[Opening Provided records section]

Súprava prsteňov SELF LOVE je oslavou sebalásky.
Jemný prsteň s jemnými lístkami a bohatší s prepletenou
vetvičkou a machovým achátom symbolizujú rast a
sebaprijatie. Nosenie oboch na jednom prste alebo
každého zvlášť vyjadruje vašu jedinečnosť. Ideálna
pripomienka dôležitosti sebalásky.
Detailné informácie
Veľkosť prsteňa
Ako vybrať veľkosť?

[Closing Provided records section]

Exercise requirements:
Output all the lines above, matching them word for word.

Final answer:
Súprava prsteňov SELF LOVE je oslavou sebalásky.
Jemný prsteň s jemnými lístkami a bohatší s prepletenou
vetvičkou a machovým achátom symbolizujú rast a
sebaprijatie. Nosenie oboch na jednom prste alebo
každého zvlášť vyjadruje vašu jedinečnosť. Ideálna
pripomienka dôležitosti sebalásky.
Detailné informácie
Veľkosť prsteňa
Ako vybrať veľkosť?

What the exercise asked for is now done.